Benzimidazole resistance-associated mutations improve the in silico dimerization of hookworm tubulin: An additional resistance mechanism

Abstract

Background and aim: Mutations in the β-tubulin genes of helminths confer benzimidazole (BZ) resistance by reducing the drug's binding efficiency to the expressed protein. However, the effects of these resistance-associated mutations on tubulin dimer formation in soil-transmitted helminths remain unknown. Therefore, this study aimed to investigate the impact of these mutations on the in silico dimerization of hookworm α- and β-tubulins using open-source bioinformatics tools.
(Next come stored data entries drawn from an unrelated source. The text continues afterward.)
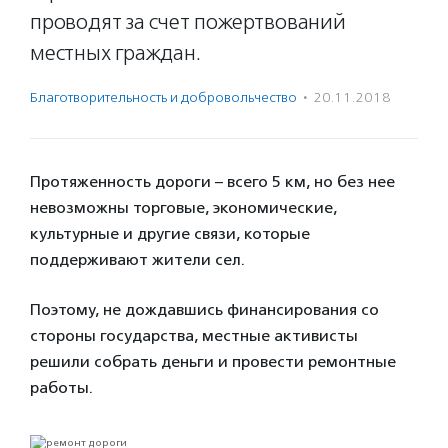
проводят за счет пожертвований
местных граждан.
Благотвори­тель­ность и доброволь­чест­во
·
20.11.2018
Протяженность дороги – всего 5 км, но без нее
невозможны торговые, экономические,
культурные и другие связи, которые
поддерживают жители сел.
Поэтому, не дождавшись финансирования со
стороны государства, местные активисты
решили собрать деньги и провести ремонтные
работы.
Materials and methods: Using AlphaFold 3, the α- and β-tubulin amino acid sequences of Ancylostoma ceylanicum were used to predict the structural fold of the hookworm tubulin heterodimer. The modeled complexes were subjected to several protein structure quality assurance checks. The binding free energies, overall binding affinity, dissociation constant, and interacting amino acids of the complex were determined. The dimer's structural flexibility and motion were simulated through molecular dynamics.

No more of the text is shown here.